DECROLY, 100 ANS DÉJÀ

Au départ médecin, Decroly s'intéressa dans un premier temps à l'éducation des enfants dits " retardés " ou " anormaux ", tout en pressentant que les principes éducatifs élaborés au contact de ceux-ci ne manqueraient pas d'avoir des incidences importantes sur la manière de comprendre les processus éducatifs des enfants dits " normaux ". Il fut aussi professeur de psychologie au sein de notre Université et participa aux enseignements de l'École de pédagogie fondée en 1919, qui allait devenir plus tard notre actuelle Faculté des Sciences psychologiques et de l'Éducation.

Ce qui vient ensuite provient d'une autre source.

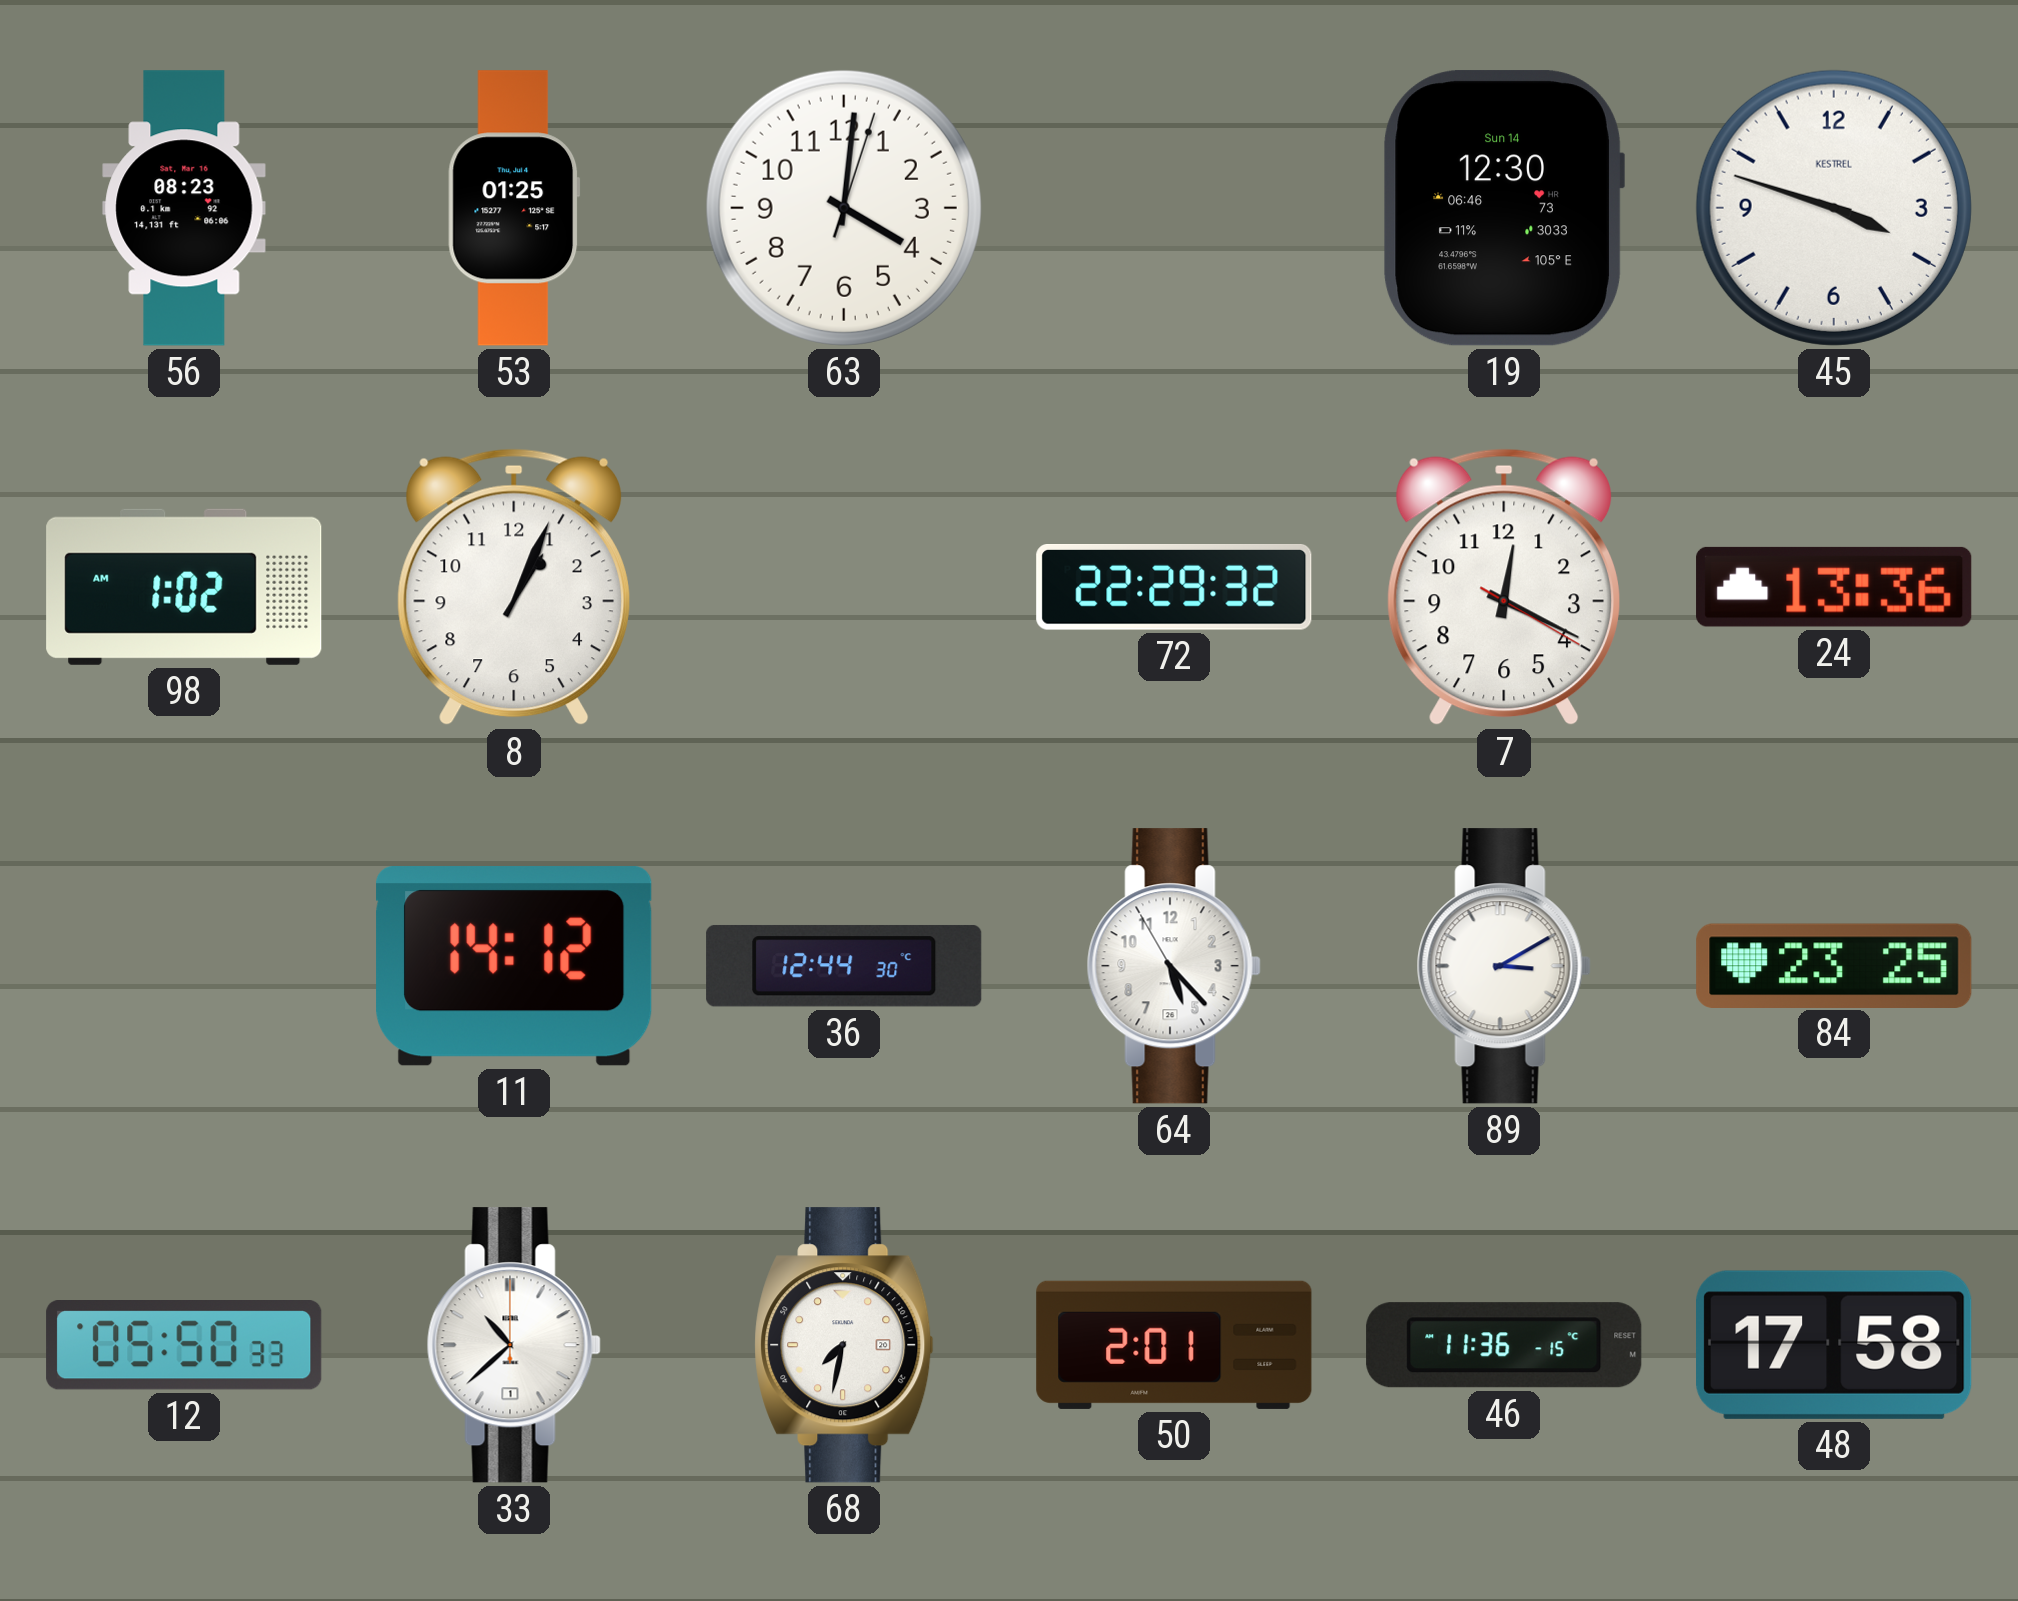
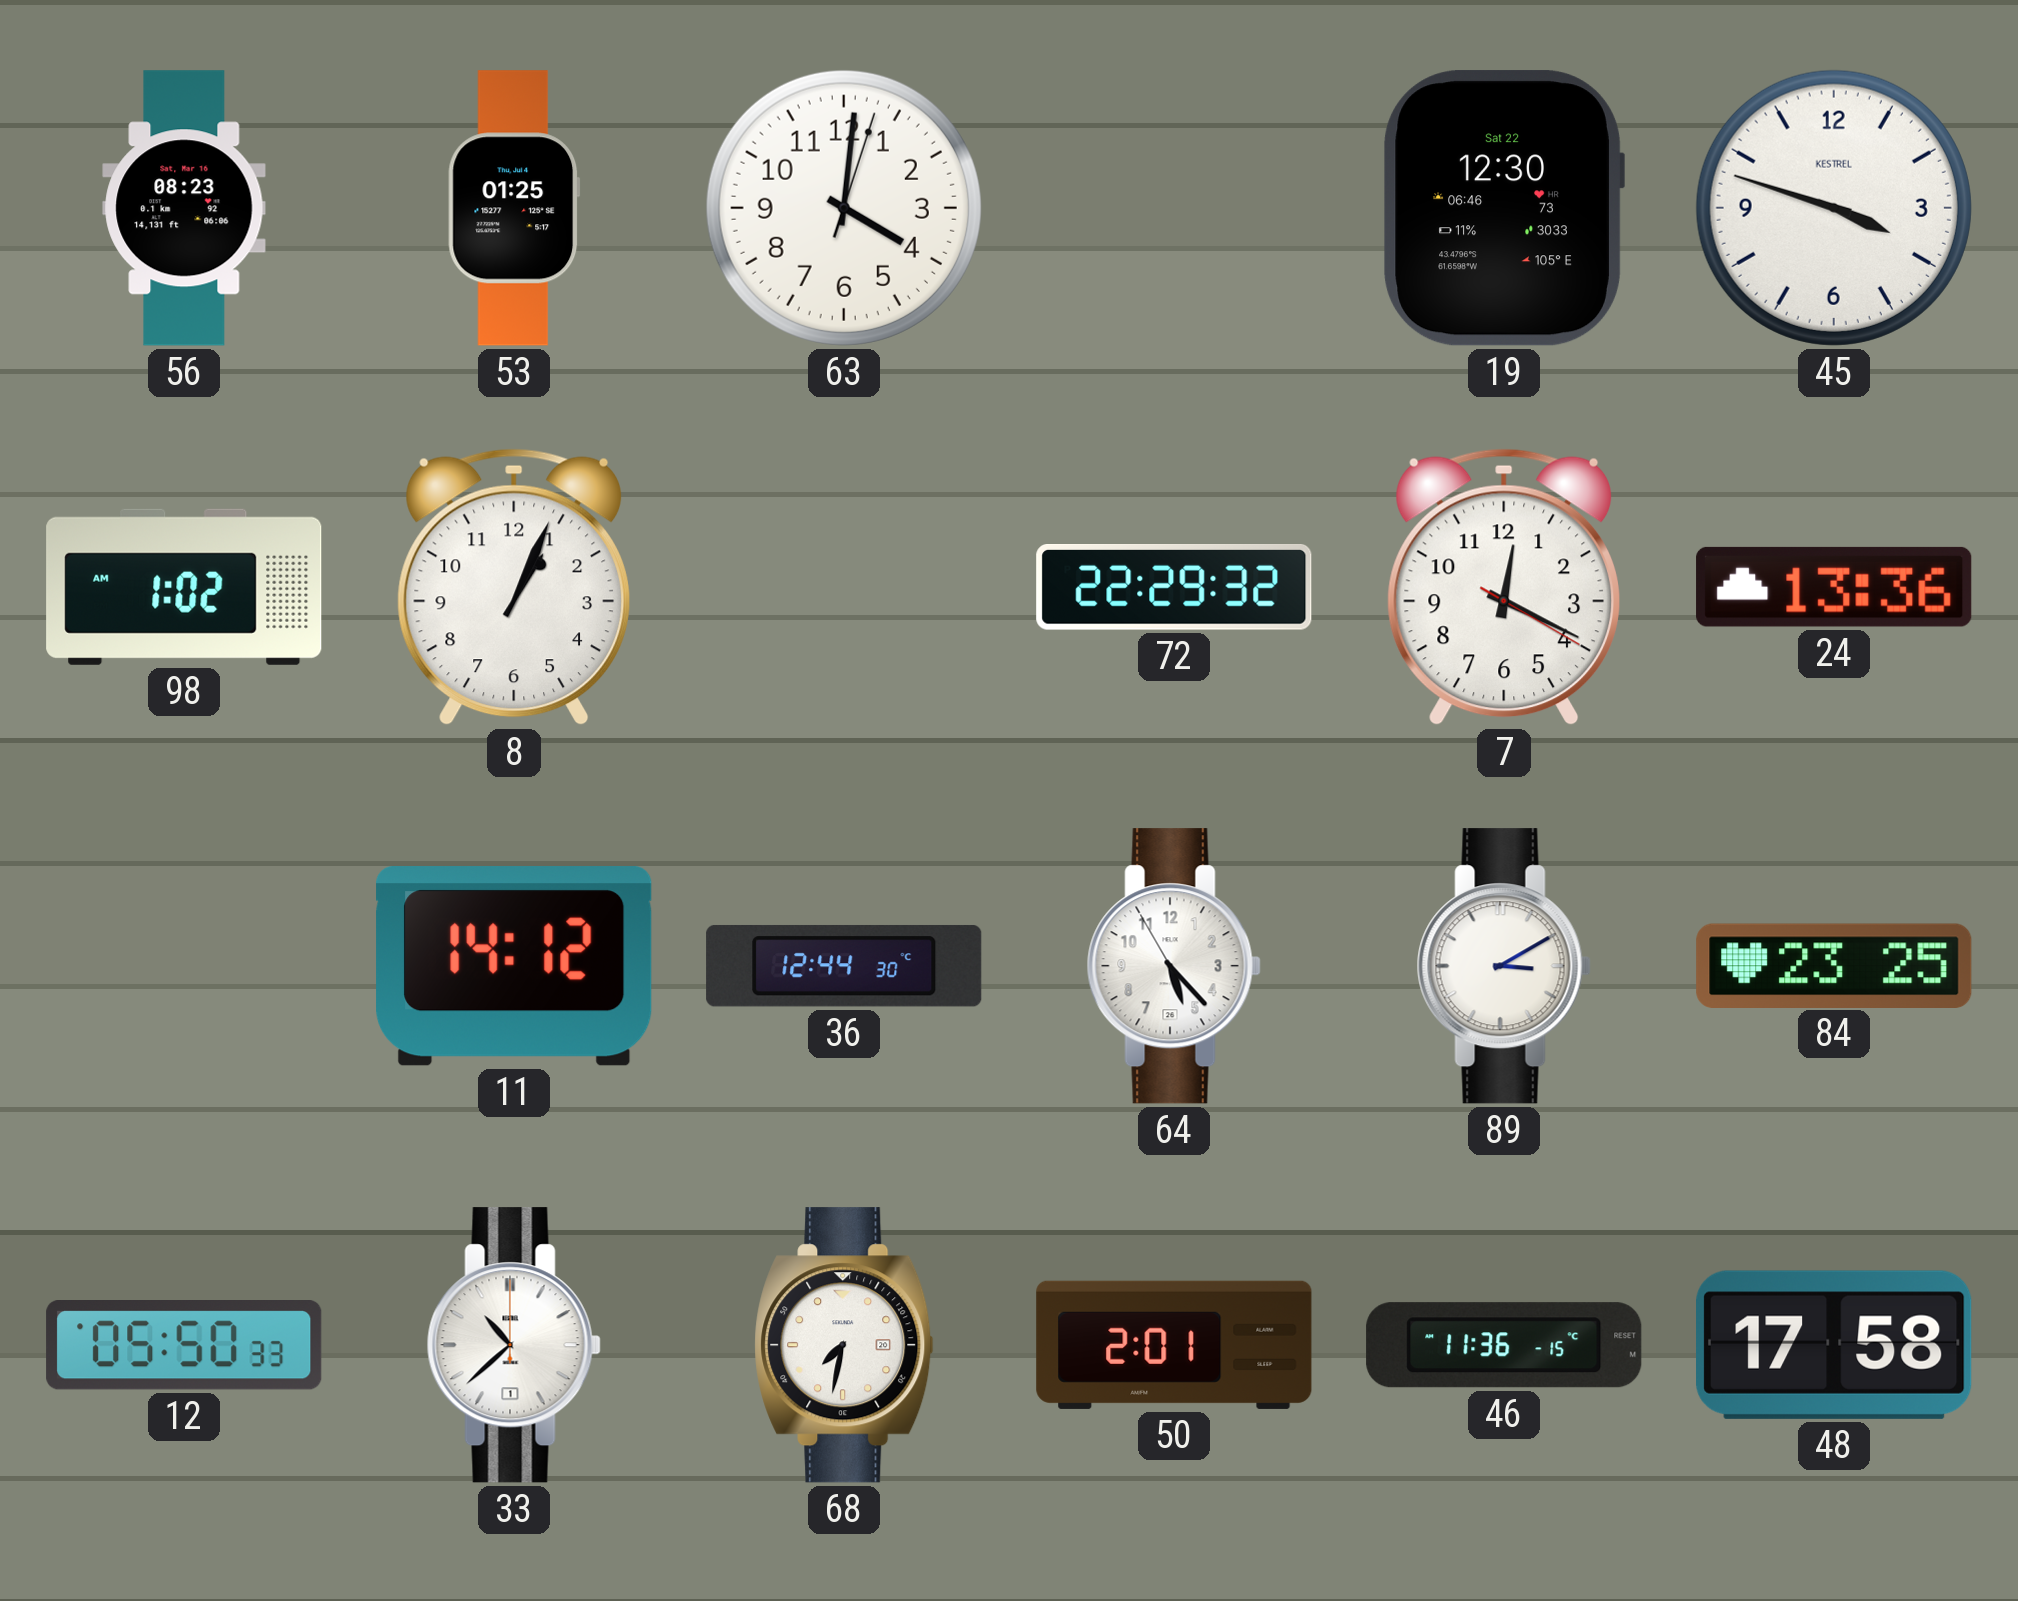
19 date: Sun 14 -> Sat 22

Decroly s'inscrit dans une mouvance internationale (le " courant de l'Éducation nouvelle "), dont la filiation des idées remonte notamment à Rousseau. Ce courant compte, outre Decroly, plusieurs représentants illustres, tels que Pestalozzi (Suisse), Dewey (États-Unis), Montessori (Italie), Freinet (France), etc. Bien que chacune de ces figures présente une forte originalité, il est possible de dégager quelques valeurs fondamentales qui les unissent : un profond respect pour l'enfance et les caractéristiques qui lui sont propres, une critique du système d'éducation traditionnelle qui ne respecterait pas ces dernières, la recherche - chacun selon sa propre voie - de formules alternatives originales en matière d'éducation, etc. Ces pédagogues ont également créé des écoles. C'est le cas notamment de Decroly.

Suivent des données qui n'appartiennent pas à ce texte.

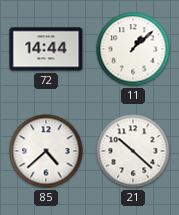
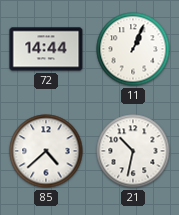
11: 1:08 -> 1:04
21: 10:22 -> 10:32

Quels sont les idées-clés de Decroly ?

Son principal mérite : s'être préoccupé constamment de chercher à donner du SENS aux apprentissages. Illustrons ce propos par quelques-uns des principes pédagogiques qu'il prône :

* Il dénonce les programmes scolaires conçus selon une logique d'adulte. Pour lui, les apprentissages devraient s'articuler autour des " besoins " fondamentaux (biologiques, psychologiques, sociaux) de l'être humain et de " centres d'intérêt " spécifiques aux élèves.

* Il critique la division excessive des savoirs ou des apprentissages en unités élémentaires qui n'ont plus guère de sens pour l'élève. Il prône au contraire une approche dite " globale " et en particulier pour l'apprentissage de la lecture.

* Il reproche également l'excès de verbalisme de l'école et la passivité dans laquelle elle maintient les élèves. Il prône une éducation globale (de la tête, du coeur, de la main) et une méthode active se déployant selon la séquence : observation - association - expression.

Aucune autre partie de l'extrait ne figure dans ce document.